Rappelez-vous qu’en 2016, Trump a fait le déplacement à Little Haïti pour séduire l’électorat haïtien. Il avait en plus pu bénéficier d’une image défavorable de Hillary Clinton auprès de cette même communauté qui l’accusait à l’époque d’avoir mal géré l’aide de l’après-séisme de 2010, mais surtout d’avoir favorisé la mise en place du chanteur Michel Martelly au pouvoir. Si au final, la communauté haïtienne n’a pas voté massivement pour Trump, surtout que les comtés de Miami-Dade et de Broward sont restés dans le giron des démocrates, les quelques voix que Trump a pu glaner grâce à son déplacement à Little Haïti ont certainement été précieuses. Comme quoi, parfois, il suffit de pas grand-chose pour changer le cours de l’histoire, surtout que les sondages donnaient à l’époque Trump grand perdant de l’élection.
Récemment, le Miami Herald a publié le contenu d’une lettre confidentielle signée par 90 organisateurs où ils y critiquent la gestion de la direction locale du parti. À quelques mois de la date fatidique, cette mini-fronde fait désordre. Si les ténors démocrates ne s’en occupent pas dès maintenant, elle pourrait finir par s’étendre et faire tâche d’huile. Or, ce n’est surtout pas le moment de démobiliser l’électorat démocrate si chèrement acquis, notamment au sein de la communauté haïtienne. Cette dernière attend toujours que Biden vienne lui faire des propositions, surtout qu’elle a subi de plein fouet la crise économique engendrée par la Covid-19, à l’instar de l’ensemble de la population floridienne. Ce qui est sûr, c’est que les prochaines semaines seront décisives. L’équipe Biden devrait dès maintenant commencer à s’intéresser aux préoccupations des Haïtiens de Floride et ne pas penser que leur vote est acquis à l’avance.

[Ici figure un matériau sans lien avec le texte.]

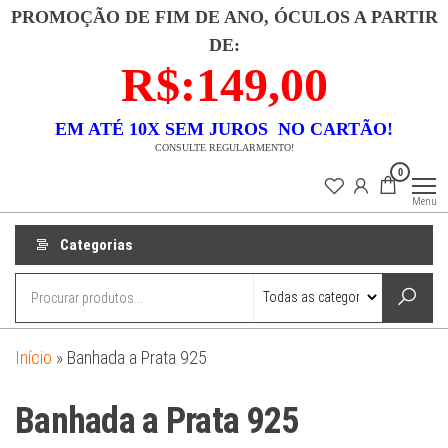
Pular
PROMOÇÃO DE FIM DE ANO, ÓCULOS A PARTIR
para
DE:
o
R$:149,00
conteúdo
EM ATÉ 10X SEM JUROS NO CARTÃO!
CONSULTE REGULARMENTO!
Lojas
Descubra uma
0
coleção
Dixx
exclusiva de
Menu
semi-joias que
combina luxo e
acessibilidade.
Categorias
Nossas peças
são
meticulosamente
banhadas a ouro
18k e
confeccionadas
em prata 925,
garantindo
Início
»
Banhada a Prata 925
durabilidade e
beleza. Cada
item é um
Banhada a Prata 925
testemunho de
elegância
atemporal e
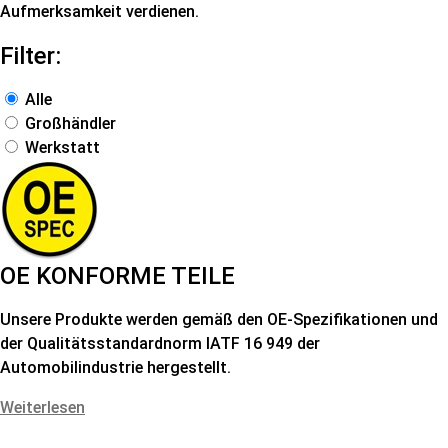
Aufmerksamkeit verdienen.
Filter:
Alle
Großhändler
Werkstatt
OE KONFORME TEILE
Unsere Produkte werden gemäß den OE-Spezifikationen und
der Qualitätsstandardnorm IATF 16 949 der
Automobilindustrie hergestellt.
Weiterlesen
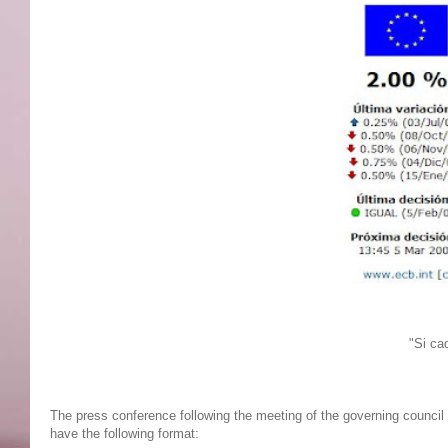
"Si ca
The press conference following the meeting of the governing council
have the following format:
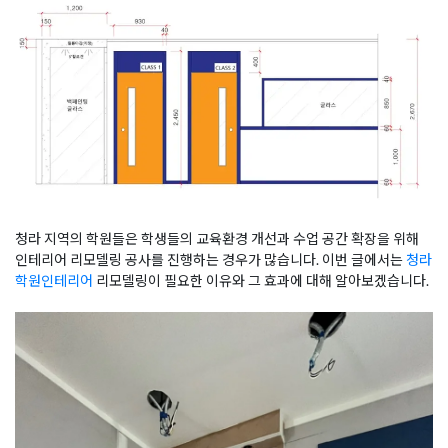
청라 지역의 학원들은 학생들의 교육환경 개선과 수업 공간 확장을 위해
인테리어 리모델링 공사를 진행하는 경우가 많습니다. 이번 글에서는
청라
학원인테리어
리모델링이 필요한 이유와 그 효과에 대해 알아보겠습니다.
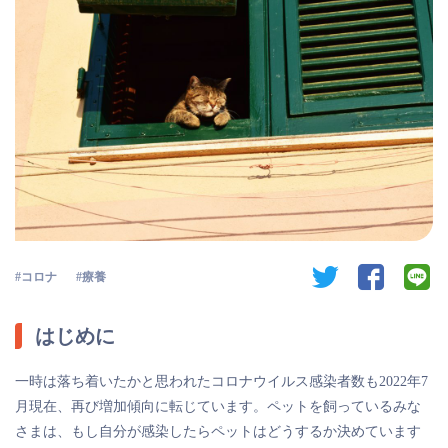
twitter
facebook
li
コロナ
療養
はじめに
一時は落ち着いたかと思われたコロナウイルス感染者数も2022年7
月現在、再び増加傾向に転じています。ペットを飼っているみな
さまは、もし自分が感染したらペットはどうするか決めています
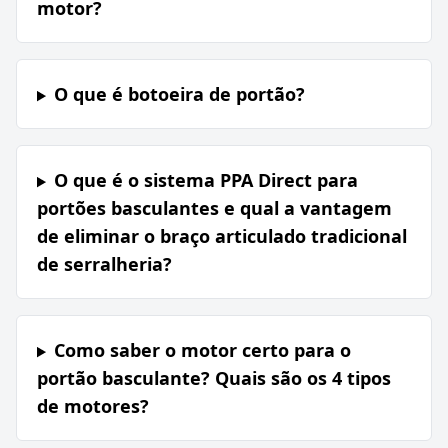
motor?
O que é botoeira de portão?
O que é o sistema PPA Direct para
portões basculantes e qual a vantagem
de eliminar o braço articulado tradicional
de serralheria?
Como saber o motor certo para o
portão basculante? Quais são os 4 tipos
de motores?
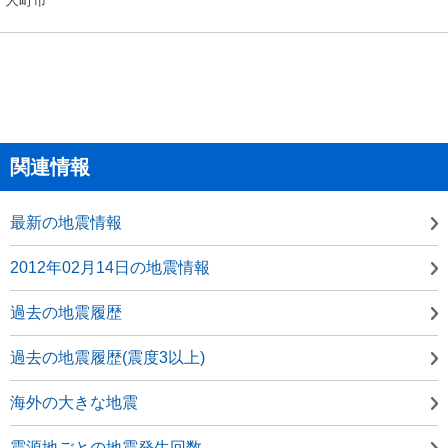
関連情報
最新の地震情報
2012年02月14日の地震情報
過去の地震履歴
過去の地震履歴(震度3以上)
海外の大きな地震
震源地ごとの地震発生回数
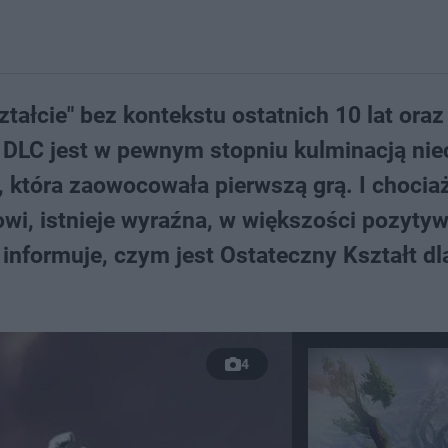
tałcie" bez kontekstu ostatnich 10 lat oraz
 DLC jest w pewnym stopniu kulminacją nie
, która zaowocowała pierwszą grą. I choci
owi, istnieje wyraźna, w większości pozyty
 informuje, czym jest Ostateczny Kształt dl
4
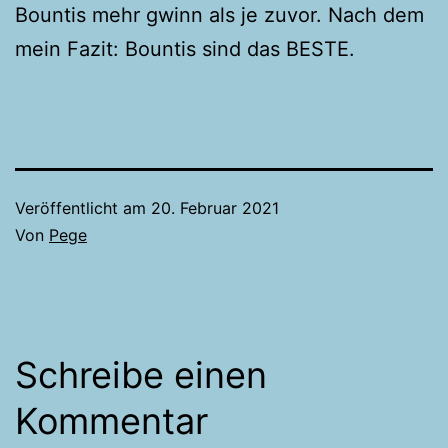
Bountis mehr gwinn als je zuvor. Nach dem
mein Fazit: Bountis sind das BESTE.
Veröffentlicht am
20. Februar 2021
Von
Pege
Schreibe einen
Kommentar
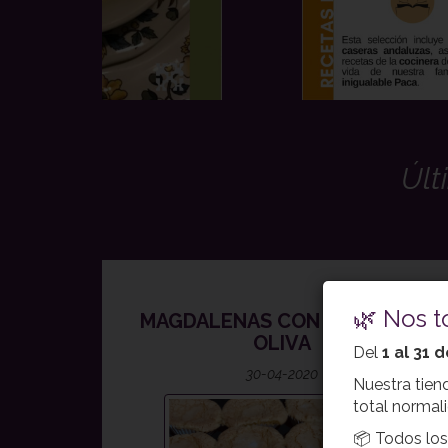
Últ
🌿 Nos 
MAGDALENAS CON ACEITE DE
OLIVA
Del
1 al 31 
30-04-2020
Nuestra tien
total normal
📦 Todos los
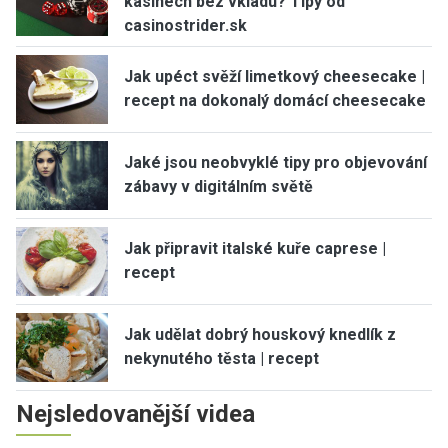
kasinech bez vkladu? Tipy od
casinostrider.sk
Jak upéct svěží limetkový cheesecake |
recept na dokonalý domácí cheesecake
Jaké jsou neobvyklé tipy pro objevování
zábavy v digitálním světě
Jak připravit italské kuře caprese |
recept
Jak udělat dobrý houskový knedlík z
nekynutého těsta | recept
Nejsledovanější videa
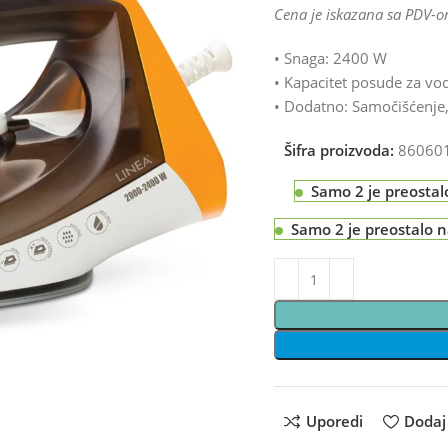
Cena je iskazana sa PDV-o
• Snaga: 2400 W
• Kapacitet posude za vod
• Dodatno: Samočišćenje
Šifra proizvoda:
86060
Samo 2 je preostal
Samo 2 je preostalo 
Uporedi
Dodaj 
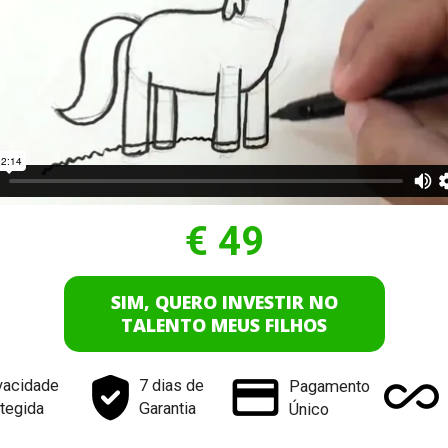
€ 49
SIM, QUERO INVESTIR NO
TALENTO MEUS FILHOS
7 dias de
vacidade
Pagamento
Garantia
tegida
Único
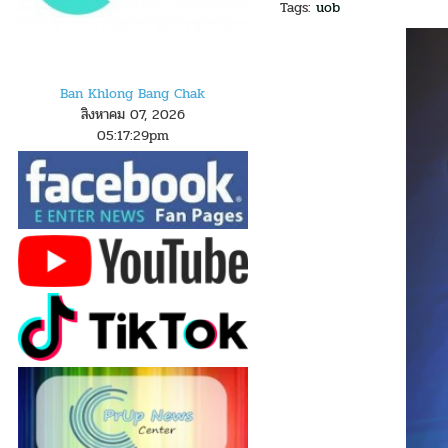
Tags:
uob
Ban Khlong Bang Chak
สิงหาคม 07, 2026
05
:
1
7
:
30
pm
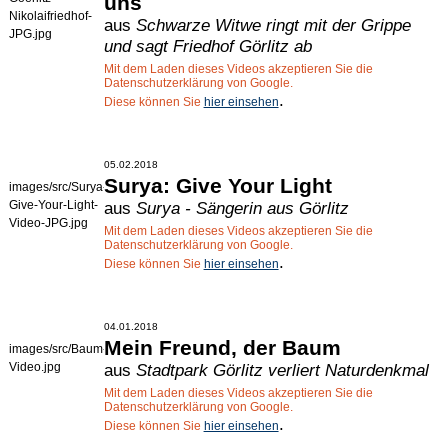
uns
Nikolaifriedhof-
aus
Schwarze Witwe ringt mit der Grippe
JPG.jpg
und sagt Friedhof Görlitz ab
Mit dem Laden dieses Videos akzeptieren Sie die
Datenschutzerklärung von Google.
.
Diese können Sie
hier einsehen
05.02.2018
Surya: Give Your Light
images/src/Surya-
Give-Your-Light-
aus
Surya - Sängerin aus Görlitz
Video-JPG.jpg
Mit dem Laden dieses Videos akzeptieren Sie die
Datenschutzerklärung von Google.
.
Diese können Sie
hier einsehen
04.01.2018
Mein Freund, der Baum
images/src/Baum-
Video.jpg
aus
Stadtpark Görlitz verliert Naturdenkmal
Mit dem Laden dieses Videos akzeptieren Sie die
Datenschutzerklärung von Google.
.
Diese können Sie
hier einsehen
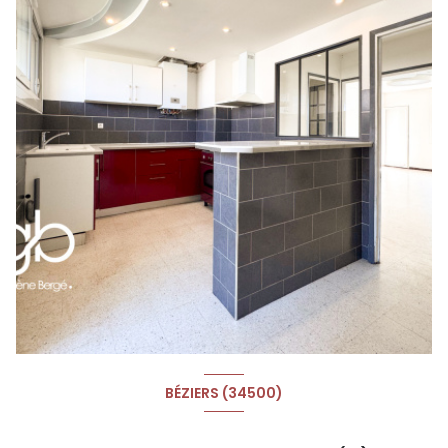
BÉZIERS (34500)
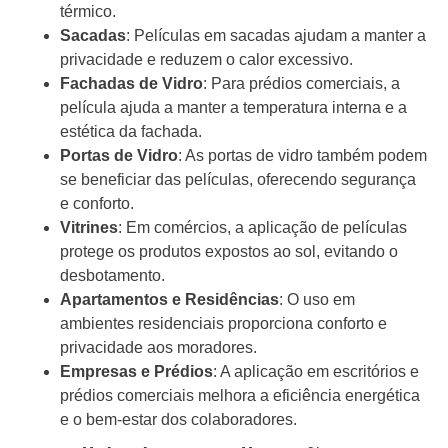
térmico.
Sacadas
: Películas em sacadas ajudam a manter a
privacidade e reduzem o calor excessivo.
Fachadas de Vidro
: Para prédios comerciais, a
película ajuda a manter a temperatura interna e a
estética da fachada.
Portas de Vidro
: As portas de vidro também podem
se beneficiar das películas, oferecendo segurança
e conforto.
Vitrines
: Em comércios, a aplicação de películas
protege os produtos expostos ao sol, evitando o
desbotamento.
Apartamentos e Residências
: O uso em
ambientes residenciais proporciona conforto e
privacidade aos moradores.
Empresas e Prédios
: A aplicação em escritórios e
prédios comerciais melhora a eficiência energética
e o bem-estar dos colaboradores.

La bonne nouvelle est que Biden a recruté des personnes d’origine haïtienne dans son équipe rapprochée de campagne. On pense notamment à Karine Jean-Pierre qui a été nommée conseillère principale en mai dernier. Plus localement, c’est le physicien d’origine haïtienne Larry Pierre qui a été nommé chef de groupe des votants de la communauté caribéenne de Miami. En attendant de nommer son colistier, Biden doit envoyer un signal fort à la communauté haïtienne. Il est important aussi pour l’équipe de campagne locale de recruter des hommes et des femmes qui connaissent la réalité du terrain et sont proches d’eux. Autrement, c’est le scénario de 2016 qui risque de se répéter. Les démocrates ne pourront pas dire cette fois qu’ils n’ont pas été prévenus.